DATED: MARCH 18, 1996

 

      The Senate Budget and Appropriations Committee reports favorably Assembly Bill No. 1415 (1R) with amendments.

      Assembly Bill No. 1415 (1R), as amended, establishes the Business Employment Incentive Program to be administered by the Economic Development Authority to make direct payments in the form of grants to attract businesses creating new jobs in the State. The amount of an employment incentive grant will equal a percentage, between 10% and 80%, of the total amount of State income taxes withheld by the business during a calendar year for the new employees hired. The employment incentive can be authorized for a fixed number of years, not to exceed 10.

      The grants under this bill will not be disbursed in any year until the new income tax revenues received from the business during the year equal or exceed the amount of the grant, and grant amounts are further limited by their interaction with other grant programs.

      In addition, the bill grants a sales and use tax exemption for certain property purchased by a provider of cable/satellite television program services, whether the provider is licensed by the Federal Communications Commission or not.

       This bill, as amended and reported by this committee, is identical to Senate Bill No. 471 (1R) of 1996 (Kyrillos/Ciesla) as amended and reported by this committee on March 18, 1996.

 

COMMITTEE AMENDMENTS:

      The committee amended the bill to include a provision in section 5 of the bill that will allow cooperative associations to apply for grants under this bill on behalf of their members. Cooperative exchange as used in the bill will include financial, stock or commodities exchanges.

      In addition, the committee amended the bill to create a new section 18 that will provide a sales and use tax exemption for certain property purchased by a provider of cable/satellite television services, whether licensed by the Federal Communications Commission or not. The amendment would provide a sales and use tax exemption for certain purchases by providers of cable/satellite program services, news (including business news), sports, information or entertainment programming, on-line content and information services and interactive services similar to the exemption recently enacted for radio and television commercial broadcasters and an existing exemption for the newspaper industry.

      According to the sponsor of the companion Senate bill who proposed the amendment, the proliferation of cable/satellite program services, news, sports, or entertainment programming, together with advances in technology and the availability of personal computers, have led to the expansion, development and creation of various sources of production, distribution and transmission of information. All of these media share a common goal among themselves and with commercial radio and television broadcasting and newspapers and all compete for advertising and subscriber revenue and market share.
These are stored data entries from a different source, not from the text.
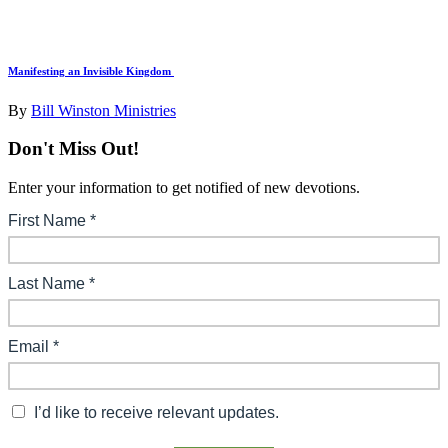
Manifesting an Invisible Kingdom
By
Bill Winston Ministries
Don't Miss Out!
Enter your information to get notified of new devotions.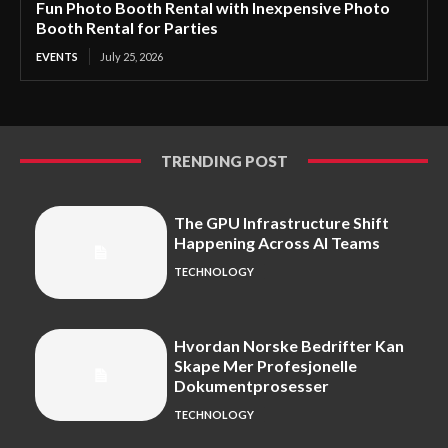
Fun Photo Booth Rental with Inexpensive Photo
Booth Rental for Parties
EVENTS
July 25, 2026
TRENDING POST
The GPU Infrastructure Shift
Happening Across AI Teams
TECHNOLOGY
Hvordan Norske Bedrifter Kan
Skape Mer Profesjonelle
Dokumentprosesser
TECHNOLOGY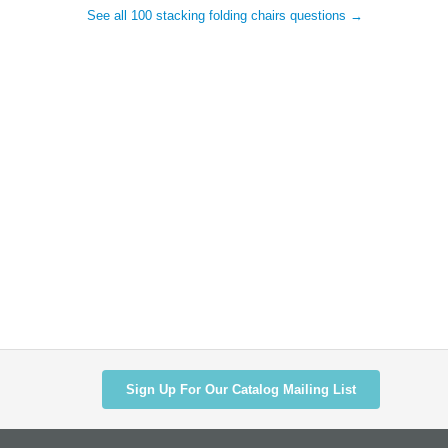
See all 100 stacking folding chairs questions →
Sign Up For Our Catalog Mailing List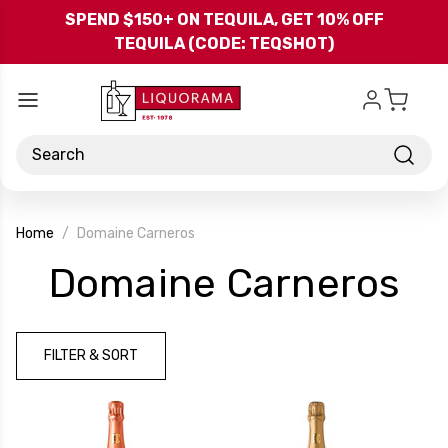
Skip to main content
SPEND $150+ ON TEQUILA, GET 10% OFF
TEQUILA (CODE: TEQSHOT)
Search
Home
Domaine Carneros
-
Domaine Carneros
Br
FILTER & SORT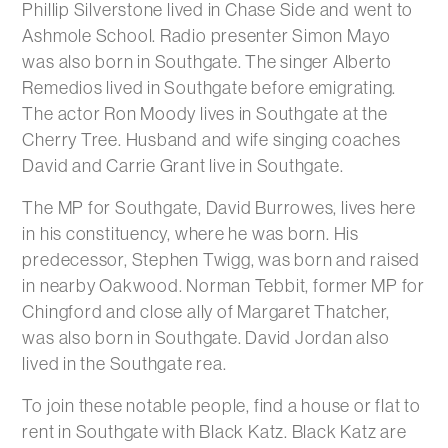
Phillip Silverstone lived in Chase Side and went to
Ashmole School. Radio presenter Simon Mayo
was also born in Southgate. The singer Alberto
Remedios lived in Southgate before emigrating.
The actor Ron Moody lives in Southgate at the
Cherry Tree. Husband and wife singing coaches
David and Carrie Grant live in Southgate.
The MP for Southgate, David Burrowes, lives here
in his constituency, where he was born. His
predecessor, Stephen Twigg, was born and raised
in nearby Oakwood. Norman Tebbit, former MP for
Chingford and close ally of Margaret Thatcher,
was also born in Southgate. David Jordan also
lived in the Southgate rea.
To join these notable people, find a house or flat to
rent in Southgate with Black Katz. Black Katz are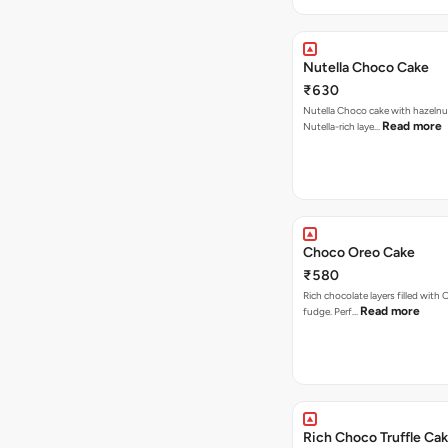
Nutella Choco Cake
₹630
Nutella Choco cake with hazelnu
Read more
Nutella-rich laye…
Choco Oreo Cake
₹580
Rich chocolate layers filled with
Read more
fudge. Perf…
Rich Choco Truffle Ca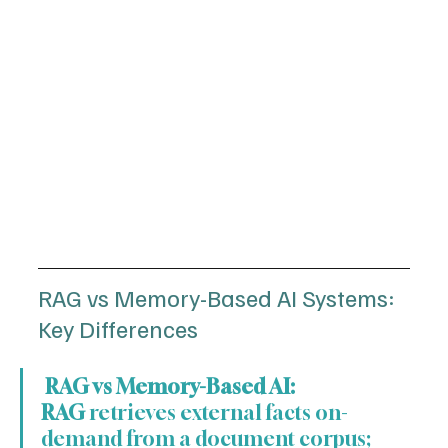
RAG vs Memory-Based AI Systems: 
Key Differences
 RAG vs Memory-Based AI:
RAG
 retrieves external facts on-
demand from a document corpus; 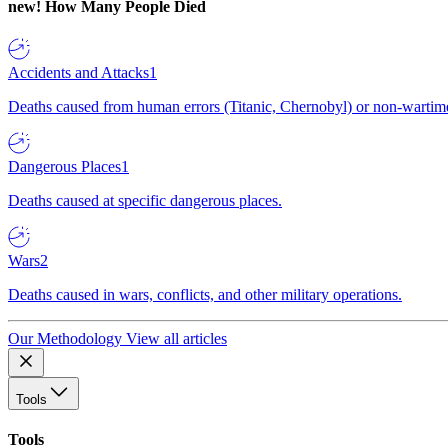
new!
How Many People Died
Accidents and Attacks
1
Deaths caused from human errors (Titanic, Chernobyl) or non-wartime 
Dangerous Places
1
Deaths caused at specific dangerous places.
Wars
2
Deaths caused in wars, conflicts, and other military operations.
Our Methodology
View all articles
Tools
Tools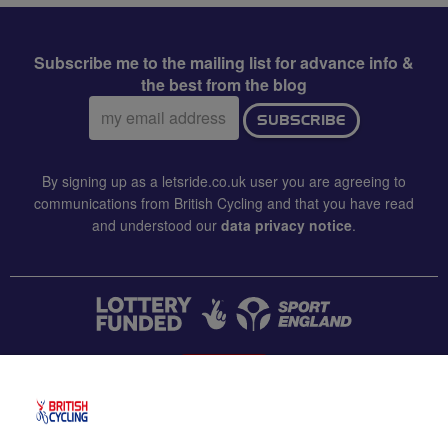
Subscribe me to the mailing list for advance info &
the best from the blog
Email
SUBSCRIBE
address:
By signing up as a letsride.co.uk user you are agreeing to
communications from British Cycling and that you have read
and understood our
data privacy notice
.
CONTACT US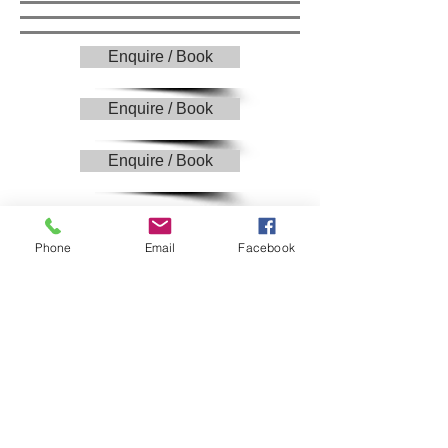
Enquire / Book
Enquire / Book
Enquire / Book
£1300
Phone
Email
Facebook
Pre wedding consultation.
Up to 9 hours photographic coverage​ -
(bridal prep through to speeches)
Post shoot production
A private and password protected online
photo gallery​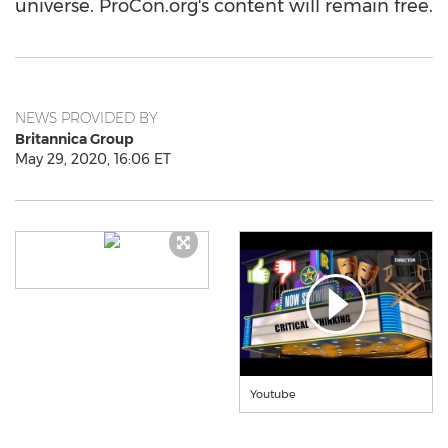
universe. ProCon.org's content will remain free.
NEWS PROVIDED BY
Britannica Group
May 29, 2020, 16:06 ET
Youtube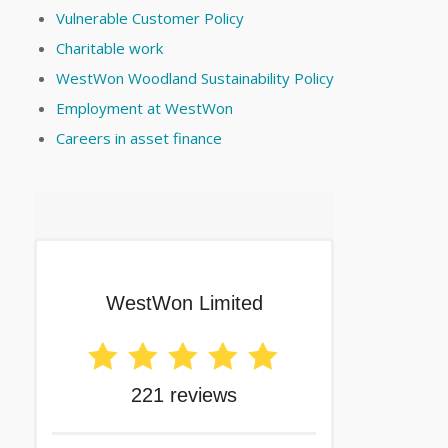
Vulnerable Customer Policy
Charitable work
WestWon Woodland Sustainability Policy
Employment at WestWon
Careers in asset finance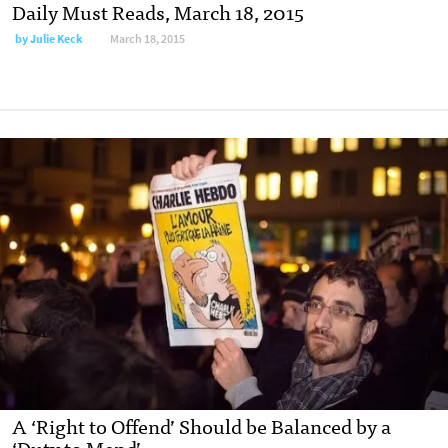
Daily Must Reads, March 18, 2015
by
Julie Keck
March 18, 2015
A ‘Right to Offend’ Should be Balanced by a
‘Duty to Mend’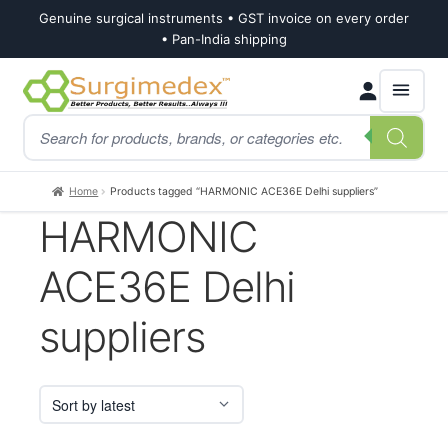
Genuine surgical instruments • GST invoice on every order
• Pan-India shipping
Skip
Skip
Products
to
to
search
navigation
content
Home
Products tagged “HARMONIC ACE36E Delhi suppliers”
HARMONIC
ACE36E Delhi
suppliers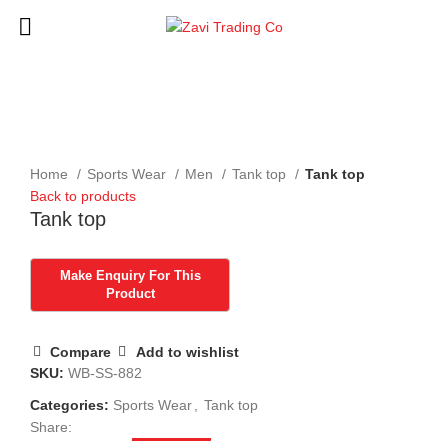
Click to enlarge
Home
Sports Wear
Men
Tank top
Tank top
Back to products
Tank top
Compare
Add to wishlist
SKU:
WB-SS-882
Categories:
Sports Wear
,
Tank top
Share: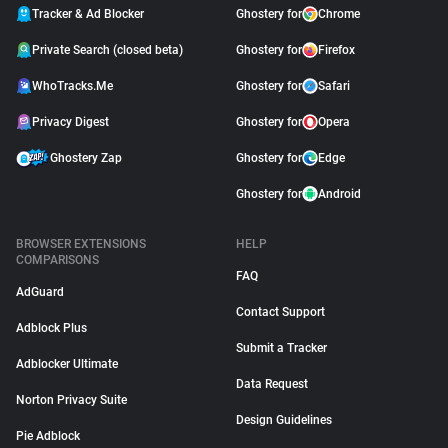
Tracker & Ad Blocker
Ghostery for
Chrome
Private Search (closed beta)
Ghostery for
Firefox
WhoTracks.Me
Ghostery for
Safari
Privacy Digest
Ghostery for
Opera
Ghostery Zap
Ghostery for
Edge
Ghostery for
Android
BROWSER EXTENSIONS
HELP
COMPARISONS
FAQ
AdGuard
Contact Support
Adblock Plus
Submit a Tracker
Adblocker Ultimate
Data Request
Norton Privacy Suite
Design Guidelines
Pie Adblock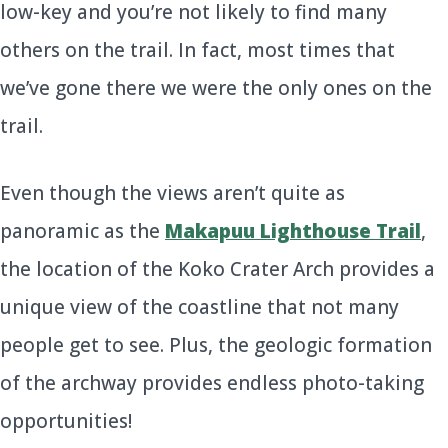
low-key and you’re not likely to find many
others on the trail. In fact, most times that
we’ve gone there we were the only ones on the
trail.
Even though the views aren’t quite as
panoramic as the
Makapuu Lighthouse Trail
,
the location of the Koko Crater Arch provides a
unique view of the coastline that not many
people get to see. Plus, the geologic formation
of the archway provides endless photo-taking
opportunities!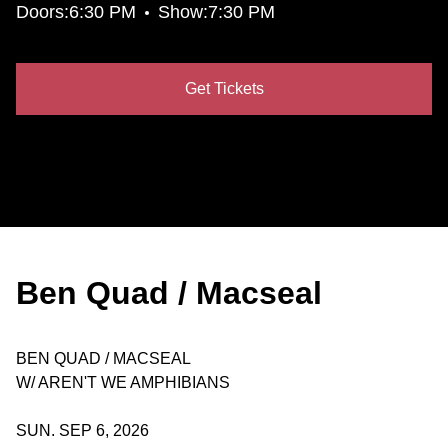
•
Doors:
6:30 PM
Show:
7:30 PM
Get Tickets
Ben Quad / Macseal
BEN QUAD / MACSEAL
W/ AREN'T WE AMPHIBIANS
SUN. SEP 6, 2026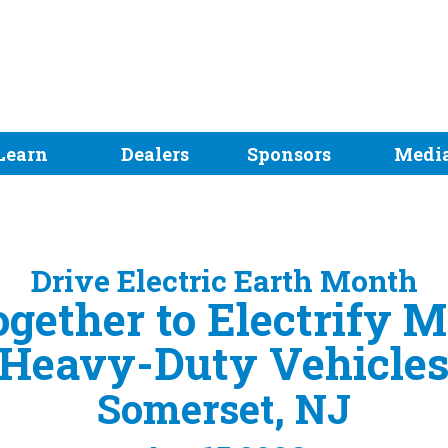
Learn
Dealers
Sponsors
Medi
Drive Electric Earth Month
gether to Electrify 
Heavy-Duty Vehicle
Somerset, NJ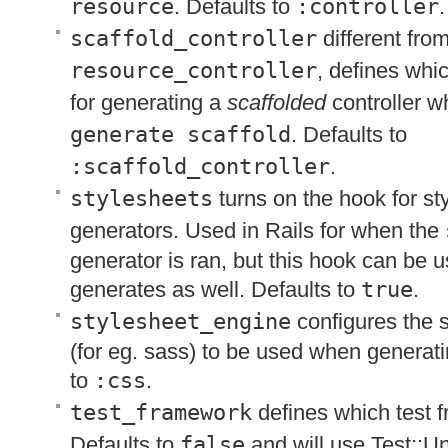
resource
. Defaults to
:controller
.
scaffold_controller
different fro
resource_controller
, defines whi
for generating a
scaffolded
controller 
generate scaffold
. Defaults to
:scaffold_controller
.
stylesheets
turns on the hook for st
generators. Used in Rails for when the
generator is ran, but this hook can be u
generates as well. Defaults to
true
.
stylesheet_engine
configures the 
(for eg. sass) to be used when generati
to
:css
.
test_framework
defines which test 
Defaults to
false
and will use Test::Un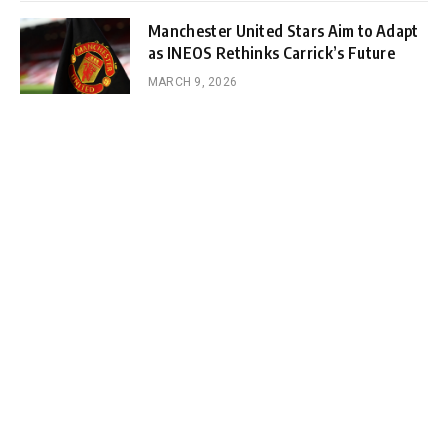
Manchester United Stars Aim to Adapt
as INEOS Rethinks Carrick’s Future
MARCH 9, 2026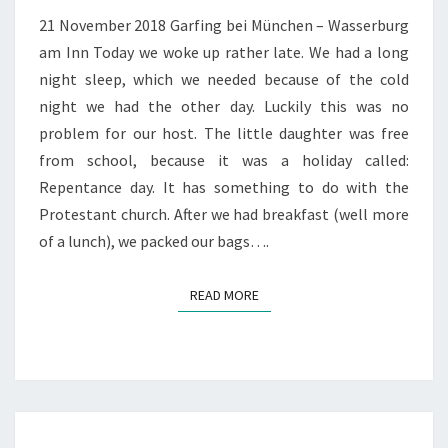
AM
21 November 2018 Garfing bei München – Wasserburg
INN
am Inn Today we woke up rather late. We had a long
night sleep, which we needed because of the cold
night we had the other day. Luckily this was no
problem for our host. The little daughter was free
from school, because it was a holiday called:
Repentance day. It has something to do with the
Protestant church. After we had breakfast (well more
of a lunch), we packed our bags….
READ MORE
READ MORE
SNOW!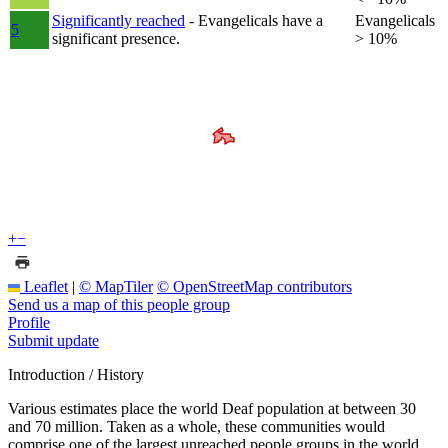
Significantly reached
- Evangelicals have a
Evangelicals
5
significant presence.
> 10%
+
−
Leaflet
|
© MapTiler
© OpenStreetMap contributors
Send us a map of this people group
Profile
Submit update
Introduction / History
Various estimates place the world Deaf population at between 30
and 70 million. Taken as a whole, these communities would
comprise one of the largest unreached people groups in the world.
This exemption would remove the disparate treatment among similar forms of the media industry and enhance the State's ability to attract these emerging and expanding hji-tech segments of the media industry and provide additional jobs to the state.

 

FISCAL IMPACT:

      The bill makes a fiscal year 1996 General Fund appropriation to the Economic Development Authority of an unspecified amount as needed to fund the employment incentive program under this bill; the amount of the appropriation may not exceed the amount of income tax revenues generated from the new jobs created by the grant recipients.

      The Office of Legislative Services cannot project the number of new jobs that will be created under the incentives of the bill, the percentage and period of incentive that will be a material factor in decisions to create jobs, or the wage levels of the jobs that will be created. An estimate of the cost of the program cannot be made at this time.

      Finally, because the sales and use tax exemption was added to the bill during the meeting, an estimate of its impact on State revenues was not available as of the date of this statement.